Thursday, March 20, 2008

"The Little Lady Who Started This Great War”

Harriet Beecher Stowe

The best selling novel of the 19th Century was published 156 years ago today. In its first year, Harriett Beecher Stowe’s Uncle Tom’s Cabin sold 305,000 copies in the United States alone, while some 2.5 million copies were sold worldwide.

But we don’t remember the book because it was simply a commercial success. The book was a social phenomenon as well. It brought the realities of slavery into homes far removed from the American South. Long-suffering Uncle Tom, courageous Eliza, and young Harry put individual faces to previously unknown slaves, while the despicable slave owner finally got a name in Simon Legree.

Surprisingly, Uncle Tom’s Cabin is not a simple anti-slavery novel. Stowe does not hold the Southern states solely responsible for perpetuating slavery. In fact, the book takes great pains to show how the North was complicit as well. After all, Simon Legree might be the stereotypical evil slave owner, but he was not a Southerner by birth—he was a Yankee.

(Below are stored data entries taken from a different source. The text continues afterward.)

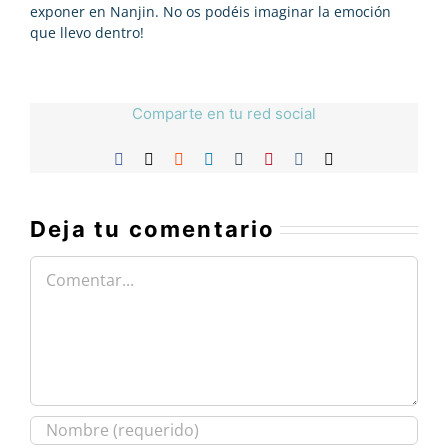
exponer en Nanjin. No os podéis imaginar la emoción
que llevo dentro!
Comparte en tu red social
Facebook
X
Reddit
LinkedIn
Tumblr
Pinterest
Vk
Correo
electrónico
Deja tu comentario
Comentar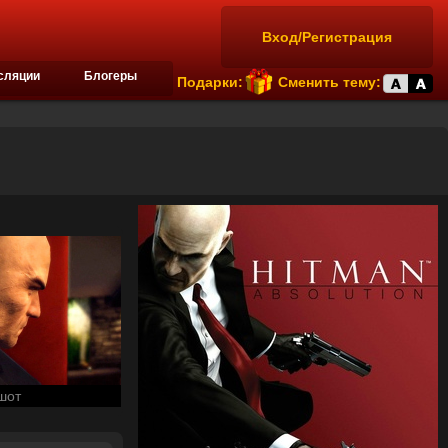
Вход/Регистрация
сляции
Блогеры
Подарки:
Сменить тему:
шот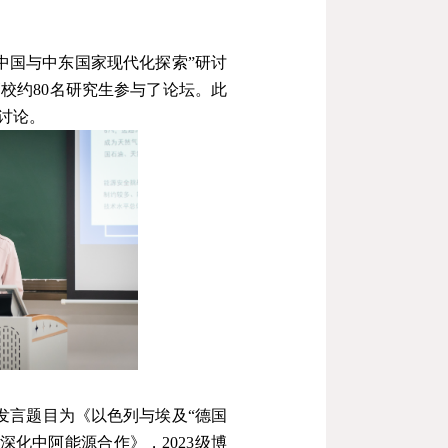
中国与中东国家现代化探索
”
研讨
高校约
80
名研究生参与了论坛。此
讨论。
发言题目为《以色列与埃及
“
德国
深化中阿能源合作》，
2023
级博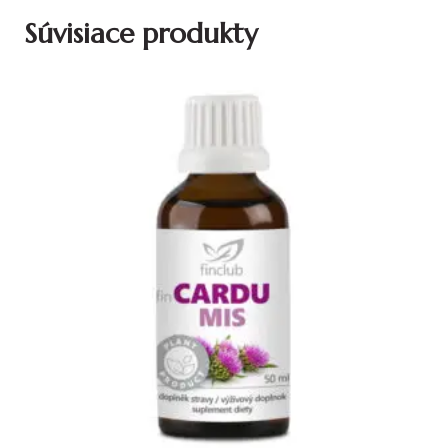
Súvisiace produkty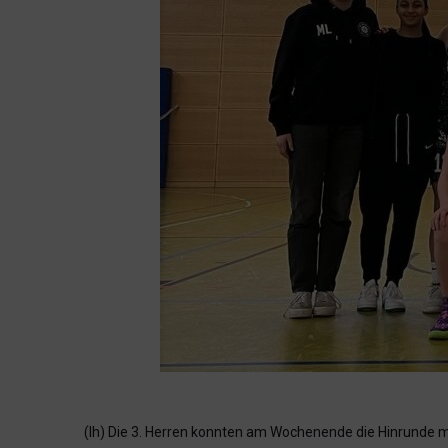
(lh) Die 3. Herren konnten am Wochenende die Hinrunde mi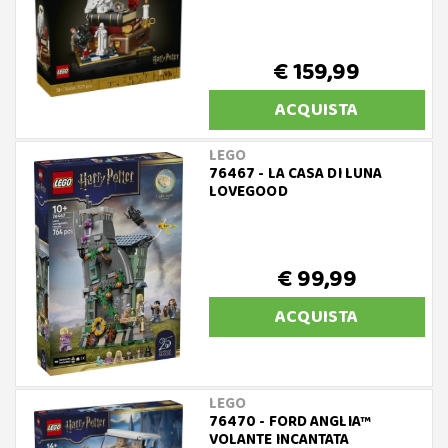
€ 159,99
ACQUISTA
LEGO
76467 - LA CASA DI LUNA
LOVEGOOD
€ 99,99
ACQUISTA
LEGO
76470 - FORD ANGLIA™
VOLANTE INCANTATA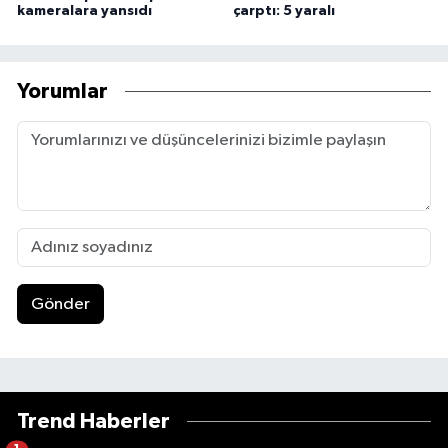
kameralara yansıdı
çarptı: 5 yaralı
Yorumlar
Gönder
Trend Haberler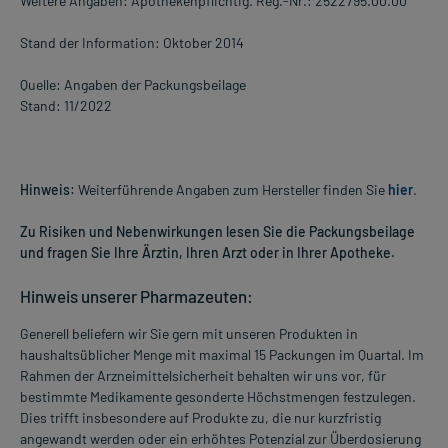
Weitere Angaben: Apothekenpflichtig. Reg.-Nr.: 2522795.00.00
Stand der Information: Oktober 2014
Quelle: Angaben der Packungsbeilage
Stand: 11/2022
Hinweis:
Weiterführende Angaben zum Hersteller finden Sie
hier
.
Zu Risiken und Nebenwirkungen lesen Sie die Packungsbeilage
und fragen Sie Ihre Ärztin, Ihren Arzt oder in Ihrer Apotheke.
Hinweis unserer Pharmazeuten:
Generell beliefern wir Sie gern mit unseren Produkten in
haushaltsüblicher Menge mit maximal 15 Packungen im Quartal. Im
Rahmen der Arzneimittelsicherheit behalten wir uns vor, für
bestimmte Medikamente gesonderte Höchstmengen festzulegen.
Dies trifft insbesondere auf Produkte zu, die nur kurzfristig
angewandt werden oder ein erhöhtes Potenzial zur Überdosierung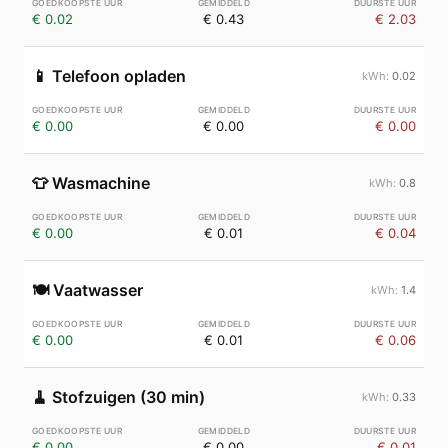
€ 0.02
€ 0.43
€ 2.03
📱
Telefoon opladen
0.02
€ 0.00
€ 0.00
€ 0.00
👕
Wasmachine
0.8
€ 0.00
€ 0.01
€ 0.04
🍽️
Vaatwasser
1.4
€ 0.00
€ 0.01
€ 0.06
🧹
Stofzuigen (30 min)
0.33
€ 0.00
€ 0.00
€ 0.01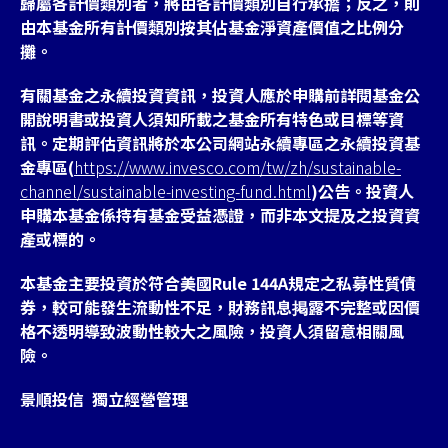
歸屬各計價類別者，將由各計價類別自行承擔；反之，則
由本基金所有計價類別按其佔基金淨資產價值之比例分
攤。
有關基金之永續投資資訊，投資人應於申購前詳閱基金公
開說明書或投資人須知所載之基金所有特色或目標等資
訊。定期評估資訊將於本公司網站永續專區之永續投資基
金專區(
https://www.invesco.com/tw/zh/sustainable-
channel/sustainable-investing-fund.html
)公告。投資人
申購本基金係持有基金受益憑證，而非本文提及之投資資
產或標的。
本基金主要投資於符合美國Rule 144A規定之私募性質債
券，較可能發生流動性不足，財務訊息掲露不完整或因價
格不透明導致波動性較大之風險，投資人須留意相關風
險。
景順投信 獨立經營管理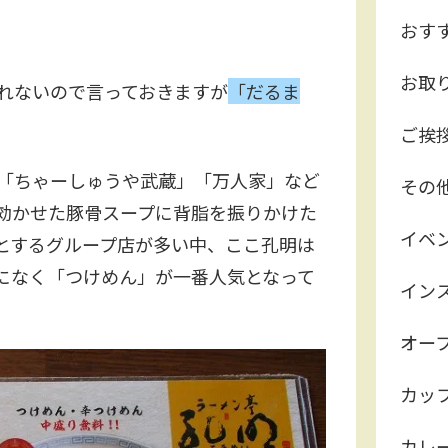
おす
お取
れないので言っておきますが
「だるま
ご挨
「ちゃーしゅうや武蔵」「万人家」など
その
効かせた豚骨スープに背脂を振りかけた
イベ
とするグループ店が多い中、ここ孔明は
になく「つけめん」が一番人気となって
イン
オー
カッ
カレ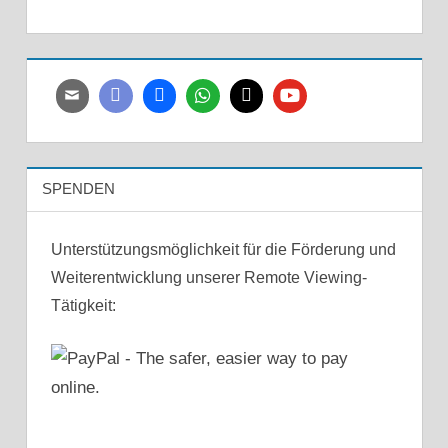
SPENDEN
Unterstützungsmöglichkeit für die Förderung und
Weiterentwicklung unserer Remote Viewing-
Tätigkeit: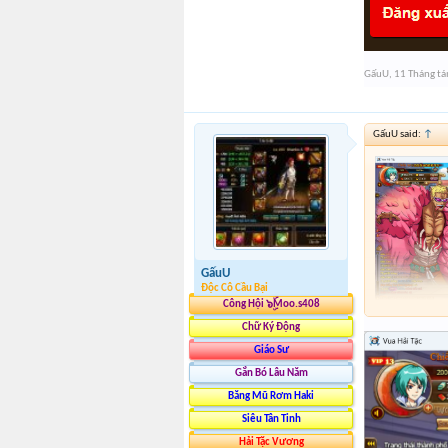
GấuU
,
11 Tháng t
GấuU said:
↑
GấuU
Độc Cô Cầu Bại
Công Hội ๖ۣۜMoo.s408
Chữ Ký Động
Giáo Sư
Gắn Bó Lâu Năm
Băng Mũ Rơm Haki
Siêu Tân Tinh
Hải Tặc Vương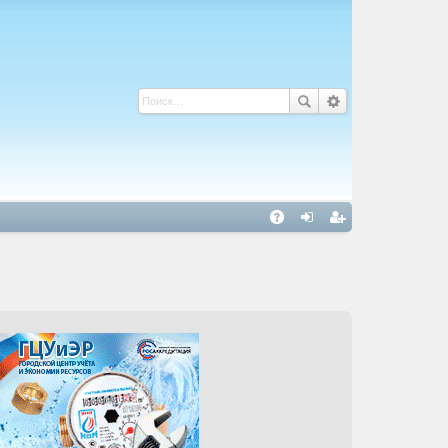
С
A
хо
ег
Q
д
ис
тр
ац
ия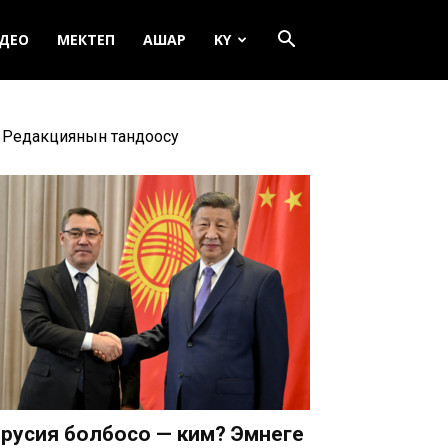
ДЕО
МЕКТЕП
АШАР
KY
Редакциянын тандоосу
русия болбосо — ким? Эмнеге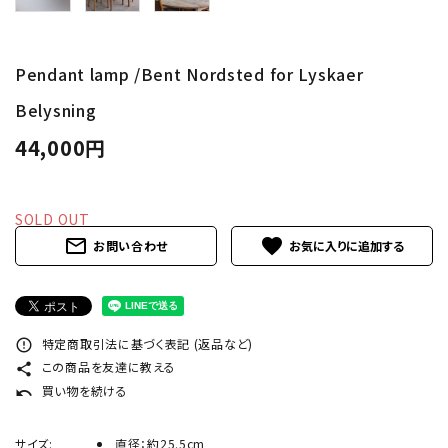
INFORMATION
ACCOUNT MENU
Pendant lamp /Bent Nordsted for Lyskaer
ようこそ ゲスト 様
Belysning
meeting_room
person
ログイン
新規会員登録
44,000円
SOLD OUT
mail_outline
favorite
お問い合わせ
特定商取引法に基づく表記 (返品など)
error_outline
この商品を友達に教える
share
買い物を続ける
undo
サイズ:
直径：約25.5cm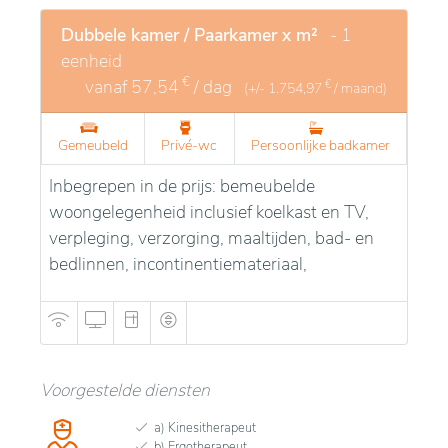
Dubbele kamer / Paarkamer x m²
- 1
eenheid
€
vanaf
57,54
/ dag
€
(+/-
1.754,97
/ maand)
Gemeubeld
Privé-wc
Persoonlijke badkamer
Inbegrepen in de prijs: bemeubelde
woongelegenheid inclusief koelkast en TV,
verpleging, verzorging, maaltijden, bad- en
bedlinnen, incontinentiemateriaal,
Voorgestelde diensten
a) Kinesitherapeut
b) Ergotherapeut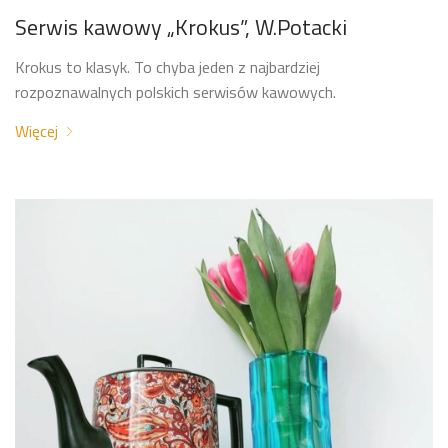
Serwis kawowy „Krokus”, W.Potacki
Krokus to klasyk. To chyba jeden z najbardziej
rozpoznawalnych polskich serwisów kawowych.
Więcej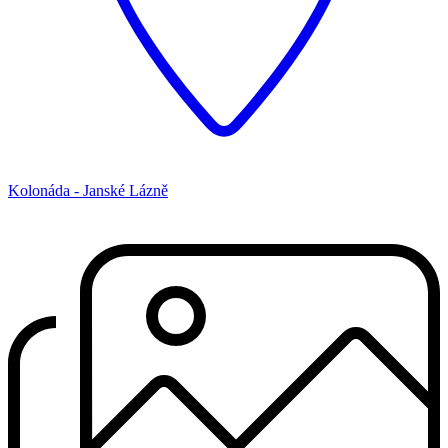
Kolonáda - Janské Lázně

Nevertheless, the novel had a significant impact on the abolitionist movement, both in the United States and abroad. During the Civil War, Stowe visited the White House. Supposedly, Lincoln greeted her with the unforgettable line, “So this is the little lady who started this great war.”


2 comments:

Anonymous said...

We just learned about that line and I was researching it. This is good info.

Rucy said...

How come - no one (seemingly) has ever heard this alleged (and probably true, I would think) quote of Lincoln? No Lincoln scholar ever brought this to light?